The AI-Powered Conversational Assistant is designed to provide intelligent, context-aware responses to user queries by leveraging state-of-the-art LLMs (Large Language Models) and retrieval-augmented generation (RAG) techniques. It combines information retrieval, natural language understanding, and conversational AI to deliver accurate, concise, and user-friendly answers.
- Accepts user queries via a clean Streamlit interface.
- Provides answers grounded in relevant content retrieved from a vector database.
- Combines Pinecone for vector database storage and Hugging Face models for text embeddings.
- Re-ranks retrieved documents using BM25 for enhanced relevancy.
- Employs Google Generative AI (Gemini) and Nvidia API for generating responses.
- Provides clarity and readability in generated answers.
- Extracts client names (e.g., JP, Z) and document types (e.g., MSA, SoW) using a tailored LLM-based pipeline.
- Extracts structured and unstructured data from documents using LlamaParse.

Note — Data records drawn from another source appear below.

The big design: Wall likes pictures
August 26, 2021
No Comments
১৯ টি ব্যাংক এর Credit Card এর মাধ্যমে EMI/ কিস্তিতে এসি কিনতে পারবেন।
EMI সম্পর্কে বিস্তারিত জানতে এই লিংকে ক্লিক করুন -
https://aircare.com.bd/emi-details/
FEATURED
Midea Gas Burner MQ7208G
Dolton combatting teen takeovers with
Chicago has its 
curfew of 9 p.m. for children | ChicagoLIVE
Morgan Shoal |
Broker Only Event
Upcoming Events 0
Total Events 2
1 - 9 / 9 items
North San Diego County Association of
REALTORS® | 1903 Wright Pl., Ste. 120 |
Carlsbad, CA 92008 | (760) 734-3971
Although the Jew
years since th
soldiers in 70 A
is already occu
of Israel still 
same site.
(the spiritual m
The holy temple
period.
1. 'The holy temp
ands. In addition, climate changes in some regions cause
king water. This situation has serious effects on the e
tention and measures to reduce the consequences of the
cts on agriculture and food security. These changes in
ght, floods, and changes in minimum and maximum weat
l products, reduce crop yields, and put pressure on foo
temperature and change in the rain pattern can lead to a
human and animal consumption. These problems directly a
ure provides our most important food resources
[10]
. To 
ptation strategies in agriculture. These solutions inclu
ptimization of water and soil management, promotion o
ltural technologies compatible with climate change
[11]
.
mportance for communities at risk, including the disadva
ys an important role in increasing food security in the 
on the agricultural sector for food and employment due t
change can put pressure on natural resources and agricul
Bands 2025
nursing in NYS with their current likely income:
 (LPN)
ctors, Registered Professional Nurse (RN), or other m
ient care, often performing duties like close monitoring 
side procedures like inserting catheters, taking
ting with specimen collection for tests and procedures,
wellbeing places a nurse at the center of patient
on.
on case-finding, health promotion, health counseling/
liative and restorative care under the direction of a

- Processes text, tables, and metadata while preserving original formatting.
- Summarizes extracted content using Nvidia's API to ensure concise and context-rich outputs.
- Appends metadata and stores summarized data efficiently.
- Embeds processed data using HuggingFace's Sentence Transformer model.
- Stores embedded vectors in a Pinecone vector database for efficient retrieval.
The system uses LlamaParse to parse documents and extract their contents into structured formats. Key instructions followed during parsing include:
- Text Extraction: Extract text exactly as it appears, preserving headers, bullet points, and formatting.
- Table Handling:
- Maintain the integrity of multi-page tables as single entities.
- Preserve column headers consistently across pages.
- Treat new headers as indicators of new tables.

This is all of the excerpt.